In a presidential election year when the export of tech jobs and towering trade imbalance with China are being repackaged by Democrats as wedge workforce issues against the GOP, it was breathtakingly incredible to watch the Bush White House trot out its top economic official last week to declare all is well with outsourcing and Beijing business dealings.
N. Gregory Mankiw, chairman of the president’s Council of Economic Advisors, delivered the good news. “Outsourcing is just a new way of doing international trade … and that’s a good thing,” said Mankiw, instantly elevating political tone-deafness to new heights. Good undoubtedly for wireless and high-tech sectors desperate to cut costs by having products made and services performed in countries where labor costs are dirt cheap, owing in part to the virtual absence of serious workplace safety, labor and environmental protection laws. Not so good for the nearly 3 million workers who have lost jobs since President Bush took office.
It wasn’t as if Republicans needed to throw a big fat piece of red meat to Democrats, already foaming at the mouth about elusive weapons of mass destruction they hope will prove politically lethal against Bush in his re-election bid.
The hoots and howls came fast and furious following Mankiw’s remarks and the release of the White House’s annual economic report. House Democrats beat up on Fed Chairman Alan Greenspan, who often speaks of information technology’s benefits to business and who also remains hopeful lost jobs will be replaced by new ones.
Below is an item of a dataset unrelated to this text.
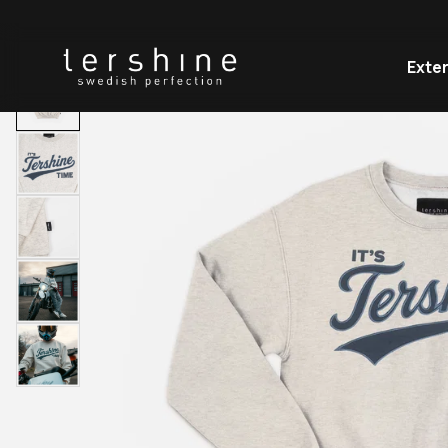
HEM
KLÄDER
SWEATSHIRT - TERSHINE TIME
Exter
Sen. Hillary Rodham Clinton (D-N.Y.) sounded incredulous. She called for the Senate to back an amendment repudiating the Bush administration’s flippant pronouncement on outsourcing. “I hope that we actually solve job losses here at home, rather than simply applauding them,” said Clinton.
Etc., etc.
Keep in mind Bush inherited an out-of-steam economy, a house-of-cards New Economy and a corporate/Wall Street corruption machine from President Clinton. Some argue the disappearance of jobs on Bush’s watch reflects a fundamental structural realignment that emphasizes services and intellectual capital over manufacturing. It is a cruel irony that the tech boom of the ’90s at once created new jobs and contributed to layoffs as business managers exploited technology for productivity gains that made jobs dispensable. That’s why some scholars and economists see outsourcing as simply an extension of free trade.
But none of that matters. In election season, as in war, truth is the first casualty. Don’t expect honest debates on the issues, high-profile telecom and tech matters included.
From here on in, what you will hear will be the din of demagoguery.